ECONOMIE SOCIALE ET SOLIDAIRE

Défendre l’ESS,  une urgence
 
On peut (je dirai : on doit) marquer ses divergences avec la politique du Haut commissaire à l’ESS et à l’innovation sociale, mais on ne saurait lui reprocher son manque d’activisme et de logique.
 
De quoi s’agit-il ?
 
Pas moins de vider l’ESS de ses dimensions solidaires et démocratiques, pour la plonger dans un ensemble où domineraient un « entrepreneuriat social » indéfini, mais à coup sûr répondant aux orientations libérales du gouvernement. Alors on cherche à substituer à une ESS qui s’affirmerait encore « sociale et solidaire » l’obscure notion de « French Impact » (proclamée sans rire « plus compréhensible ») ; alors on invite avec insistance les instances de l’ESS à se fondre dans un ensemble unique où la diversité des approches, voire des sensibilités, disparaîtrait au profit d’une structure intégrant le caractère centralisateur, voire autoritaire, du nouveau pouvoir.
 
Beaucoup de dirigeants ESS maugréent mais ils se sont progressivement placés, volens nolens, dans un jeu institutionnel qui l’emporte sur toute velléité de réaffirmation des dimensions culturelles et politiques du coopérativisme, du mutualisme, de l’associationnisme.
 
D’autres se replient sur le développement de leur structure en oubliant que l’ESS ne peut survivre que dans les coopérations, les solidarités et surtout son autonomie.
 
Et malgré cela les initiatives sociales et solidaires de l’ESS se multiplient.
Les Rencontres de la Plaine en ont récemment témoigné ; les travaux de Jean-Louis Laville, mais aussi l’ouvrage d’Alexis Cukier sur « le travail démocratique » et tant d’autres en sont nourris.
Il est important que les militants que nous sommes s’investissent dans ces initiatives de résistance.
 
Jean Philippe Milesy,
Conseiller du Président du GOEES

 
CONSEIL DES PRUD'HOMMES
 
Le 4 avril dernier, le Ministère de la Justice a produit une circulaire sur les modalités de mise en oeuvre de l'obligation de formation initiale des conseillers purd'hommes.

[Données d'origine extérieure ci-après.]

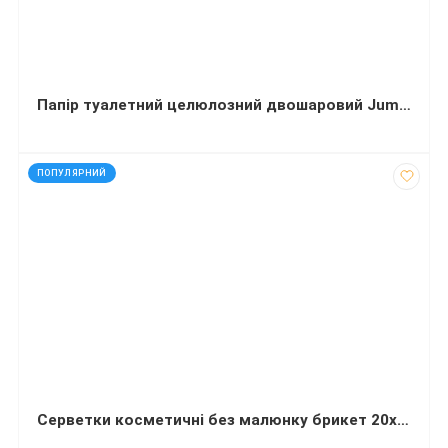
Папір туалетний целюлозний двошаровий Jumbo 90 м 6 рулонов
код: 91504
ПОПУЛЯРНИЙ
Серветки косметичні без малюнку брикет 20х20 білі 2-шарові V-складання 100 штук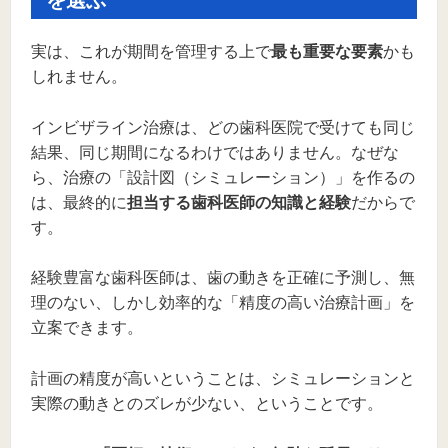
を選ぶ
実は、これが期間を管理する上で
最も重要な要素
かも
しれません。
インビザライン治療は、どの歯科医院で受けても同じ
結果、同じ期間になるわけではありません。なぜな
ら、治療の「設計図（シミュレーション）」を作るの
は、最終的に
担当する歯科医師の知識と経験
だからで
す。
経験豊富な歯科医師は、歯の動きを正確に予測し、無
理のない、しかし効率的な「精度の高い治療計画」を
立案できます。
計画の精度が高いということは、シミュレーションと
実際の動きとのズレが少ない、ということです。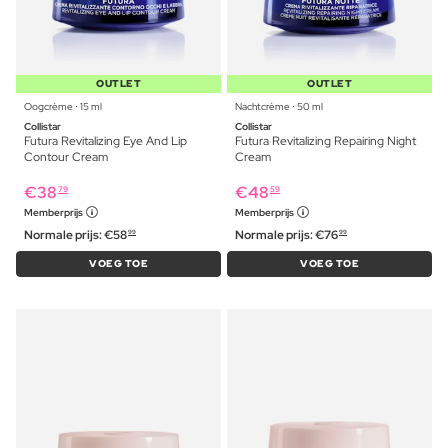
OUTLET
OUTLET
Oogcrème ⋅ 15 ml
Nachtcrème ⋅ 50 ml
Collistar
Collistar
Futura Revitalizing Eye And Lip
Futura Revitalizing Repairing Night
Contour Cream
Cream
€
38
€
48
79
59
Memberprijs
Memberprijs
Normale prijs:
€
58
Normale prijs:
€
76
99
99
VOEG TOE
VOEG TOE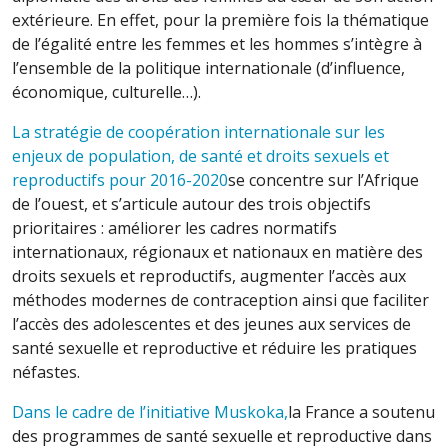
extérieure. En effet, pour la première fois la thématique
de l’égalité entre les femmes et les hommes s’intègre à
l’ensemble de la politique internationale (d’influence,
économique, culturelle…).
La stratégie de coopération internationale sur les
enjeux de population, de santé et droits sexuels et
reproductifs pour 2016-2020
se concentre sur l’Afrique
de l’ouest, et s’articule autour des trois objectifs
prioritaires : améliorer les cadres normatifs
internationaux, régionaux et nationaux en matière des
droits sexuels et reproductifs, augmenter l’accès aux
méthodes modernes de contraception ainsi que faciliter
l’accès des adolescentes et des jeunes aux services de
santé sexuelle et reproductive et réduire les pratiques
néfastes.
Dans le cadre de l’initiative Muskoka,
la France a soutenu
des programmes de santé sexuelle et reproductive dans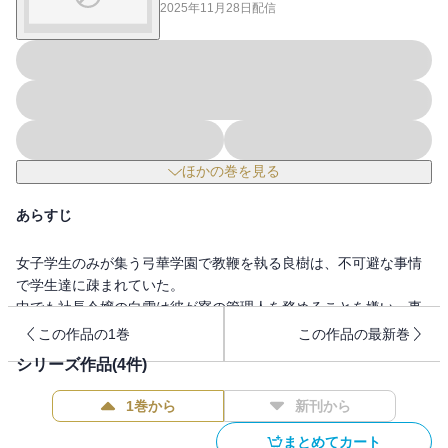
2025年11月28日
配信
ほかの巻を見る
あらすじ
女子学生のみが集う弓華学園で教鞭を執る良樹は、不可避な事情
で学生達に疎まれていた。
中でも社長令嬢の白雪は彼が寮の管理人を務めることを嫌い、事
あるごとにクールビューティな顔を顰めては文句をつけてくる。
この作品の1巻
この作品の最新巻
対抗して彼女がネット配信活動をしているというネタを元に脅迫
シリーズ作品(
4
件)
を試みるも、すでに両親公認という事実を聞かされ、良樹は動揺
する。
1巻から
新刊から
破れかぶれになってベッドに押し倒した良樹は、培った性テクを
白雪に駆使して強引に「分からせる」のだった!
まとめてカート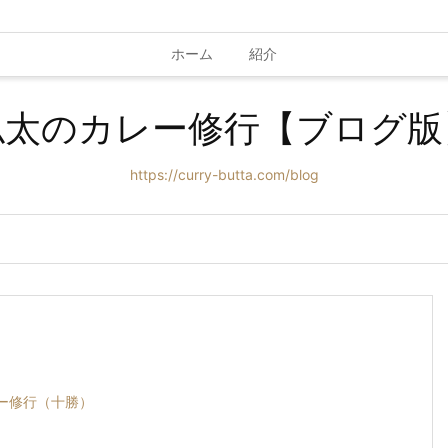
ホーム
紹介
仏太のカレー修行【ブログ版
https://curry-butta.com/blog
ー修行（十勝）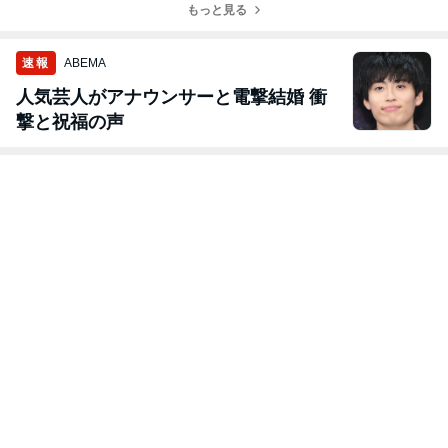
まで！
ら！
もっと見る
速報
ABEMA
人気芸人がアナウンサーと電撃結婚 衝
撃と祝福の声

Venant préciser le cadre juridique, les modalités de mise en oeuvre de l'obligation et les conséquences de son non-respect, désormais les conseillers devront obligatoirement avoir commencé à suivre la formation initiale pour suivre la formation continue.

Les modalités de la cirulaire s'appliquent pour les conseillers prud'hommes nouvellement nommés et n'ayant jamais excercés de mandat pud'homal. 

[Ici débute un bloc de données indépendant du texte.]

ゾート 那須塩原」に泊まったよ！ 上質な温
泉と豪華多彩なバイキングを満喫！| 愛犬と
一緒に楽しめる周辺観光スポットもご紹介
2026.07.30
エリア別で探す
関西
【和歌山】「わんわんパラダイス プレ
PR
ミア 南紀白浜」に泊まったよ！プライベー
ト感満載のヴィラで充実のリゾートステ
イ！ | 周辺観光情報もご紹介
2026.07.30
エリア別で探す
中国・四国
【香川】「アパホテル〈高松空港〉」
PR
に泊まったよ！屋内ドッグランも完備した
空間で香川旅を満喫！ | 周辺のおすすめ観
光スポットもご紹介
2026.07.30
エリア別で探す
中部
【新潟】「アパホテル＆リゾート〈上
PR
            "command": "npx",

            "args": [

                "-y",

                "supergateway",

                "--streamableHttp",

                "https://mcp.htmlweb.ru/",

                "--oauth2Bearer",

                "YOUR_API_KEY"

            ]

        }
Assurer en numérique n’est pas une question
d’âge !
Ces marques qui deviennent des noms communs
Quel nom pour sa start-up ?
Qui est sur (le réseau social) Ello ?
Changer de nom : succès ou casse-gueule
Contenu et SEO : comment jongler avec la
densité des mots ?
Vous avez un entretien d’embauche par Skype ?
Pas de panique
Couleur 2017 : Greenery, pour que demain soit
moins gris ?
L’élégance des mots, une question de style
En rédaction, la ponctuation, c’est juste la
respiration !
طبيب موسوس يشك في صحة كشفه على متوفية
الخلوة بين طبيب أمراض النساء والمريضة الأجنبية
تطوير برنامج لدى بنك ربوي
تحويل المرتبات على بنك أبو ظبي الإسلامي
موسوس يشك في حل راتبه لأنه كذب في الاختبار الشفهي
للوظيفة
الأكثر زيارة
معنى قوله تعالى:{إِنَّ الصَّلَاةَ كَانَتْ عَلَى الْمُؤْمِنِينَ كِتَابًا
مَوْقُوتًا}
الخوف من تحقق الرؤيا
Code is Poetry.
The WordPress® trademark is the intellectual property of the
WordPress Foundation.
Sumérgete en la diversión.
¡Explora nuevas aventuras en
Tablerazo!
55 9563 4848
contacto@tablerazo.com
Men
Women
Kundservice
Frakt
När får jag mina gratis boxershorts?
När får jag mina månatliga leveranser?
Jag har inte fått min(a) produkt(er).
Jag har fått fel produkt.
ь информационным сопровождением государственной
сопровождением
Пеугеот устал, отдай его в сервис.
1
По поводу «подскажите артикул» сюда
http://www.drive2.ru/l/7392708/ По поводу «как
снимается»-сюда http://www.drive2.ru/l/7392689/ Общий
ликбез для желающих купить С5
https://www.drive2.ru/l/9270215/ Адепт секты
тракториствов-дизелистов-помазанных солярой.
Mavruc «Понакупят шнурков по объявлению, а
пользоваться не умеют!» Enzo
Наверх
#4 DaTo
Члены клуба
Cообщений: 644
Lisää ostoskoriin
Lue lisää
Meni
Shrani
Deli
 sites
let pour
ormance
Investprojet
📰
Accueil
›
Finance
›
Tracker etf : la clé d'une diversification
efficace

Sur une durée totale de 5 jours, cette formation initiale se compose de 3 jours consécutifs ou non de formation à distance et de 2 jours consécutifs en présentiel sous forme d'atelier. 
Par ailleurs les conseillers auront un délai de 15 mois à compter du 1er jour du deuxième mois suivant leur nomination pour se former, sans quoi ils seront considérés comme démissionnaires. 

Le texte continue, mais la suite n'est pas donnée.